The Fiscal Advisory Council has said that a 2017 budget package of €900m would be consistent with prudent economic and budgetary management.
However it said that some €6 billion - around half of the additional money the Government believes it will have to spend on budget increases over the next five years - will be needed for cost of living increases to existing spending programmes.
In a formal assessment of the Government's Spring Economic Statement, the Fiscal Council said the economy has recovered at a faster pace than expected.
But the Council warned that hard won gains can be quickly lost by a high debt country making bad budget choices.
It said the Programme for Government has a list of new spending and tax cutting plans, but does not match them with the resources expected to be available during the lifetime of the new Government - the so-called Fiscal Space.
The Council said that some €6 billion of that fiscal space - around half of the total - will be needed just to keep pace with cost of living increases and to stop inflation eating away at the real value of spending in areas like social welfare.
That would leave less money for other programme commitments.
It said the Government should publish detailed plans which demonstrate how the various policy commitments in the Programme for Government will be paid for within the estimated remaining fiscal space, allowing for the cost of maintaining existing public services.
The assessment said "until this detail is provided, it is unclear how the Government's plans in the Programme for Government are consistent with meeting the fiscal rules and reducing the deficit and debt".
It would be appropriate for the Government to use available fiscal space after 2017 - but only if the economy is growing at a sustainable rate, it added.
According to the Council, the Government needs to look out for signs of overheating in the economy, saying the strong growth requires no further fiscal stimulus.
It added that the Government might actually have to start thinking about taking money out of the economy through a rainy day fund (another Programme for Government commitment) to head off another boom-bust cycle.
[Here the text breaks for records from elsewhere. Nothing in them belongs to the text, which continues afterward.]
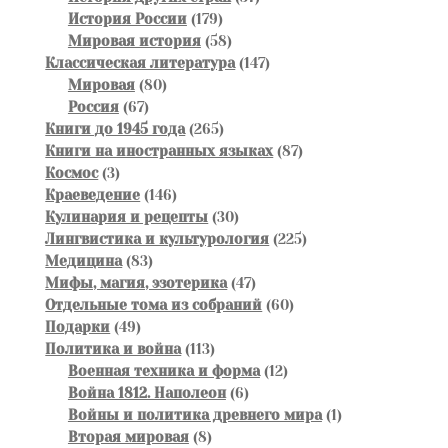
179
товаров
История России
179
товаров
58
Мировая история
58
товаров
147
Классическая литература
147
80
товаров
Мировая
80
67
товаров
Россия
67
товаров
265
Книги до 1945 года
265
товаров
87
Книги на иностранных языках
87
3
товаров
Космос
3
товара
146
Краеведение
146
товаров
30
Кулинария и рецепты
30
товаров
225
Лингвистика и культурология
225
83
товаров
Медицина
83
товара
47
Мифы, магия, эзотерика
47
товаров
60
Отдельные тома из собраний
60
49
товаров
Подарки
49
товаров
113
Политика и война
113
товаров
12
Военная техника и форма
12
6
товаров
Война 1812. Наполеон
6
товаров
1
Войны и политика древнего мира
1
8
товар
Вторая мировая
8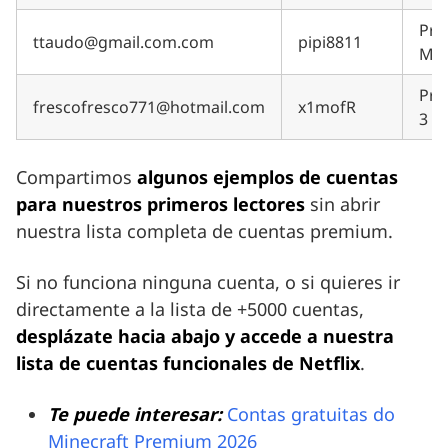
Pri
ttaudo@gmail.com.com
pipi8811
Me
Pre
frescofresco771@hotmail.com
x1mofR
3 m
Compartimos
algunos ejemplos de cuentas
para nuestros primeros lectores
sin abrir
nuestra lista completa de cuentas premium.
Si no funciona ninguna cuenta, o si quieres ir
directamente a la lista de +5000 cuentas,
desplázate hacia abajo y accede a nuestra
lista de cuentas funcionales de Netflix
.
Te puede interesar:
Contas gratuitas do
Minecraft Premium 2026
While there are no signs of overheating now - no clear wage and price pressure, low investment levels, little credit market easing - it said the economy is getting closer to operating at its potential level.
With high growth and falling unemployment, medium term planning needs to be able to react quickly to any emergence of overheating, the Council cautioned.
It also warned of possible risks to economic growth, including Brexit, a change in US corporation tax policy or simply slower growth than forecast.
It said an economic shock that lowered GDP growth by 1.5% below the forecasts in the Spring Economic Statement would cause the debt-to-GDP ratio to stagnate at its current high level, before starting to rise again by the end of the decade - unless there was additional budgetary adjustment.
Another risk it noted is the volatility of Corporation Tax, and the heavy reliance on just a handful of firms to provide the lion's share of the tax.
It said that uncertainty surrounding Corporation Tax has increased in the last year. Having unexpectedly increased by 50% last year, the Department of Finance is now forecasting a 3.7% decrease in Corporation tax receipts.
The Fiscal Council pointed out that just ten big companies here paid over 40% of Corporation Tax last year, compared with a 21% share for the top ten firms in 2009.
These ten firms account for 6% of total Exchequer revenue - approximately the same proportion of overall Exchequer tax revenue as stamp duty had in 2007.
Today's assessment said it is important that future budget plans do not become overly reliant on Corporation Tax receipts, because of this concentration vulnerability.
The Fiscal Council also said a preliminary estimate by the Department of Finance shows a fiscal space of €900m will be available for budget 2017.
Along with a similar sized increase already allocated, the total increase in the package for 2017 of some €1.8 billion would be consistent with prudent economic and budgetary management.
It said that given the forecast growth in the economy, a package of this size would be "modestly contractionary".
But high recent growth and falling unemployment limits the case for a more expansionary fiscal stance, while the still high debt level leaves the economy vulnerable to shocks, the Council added.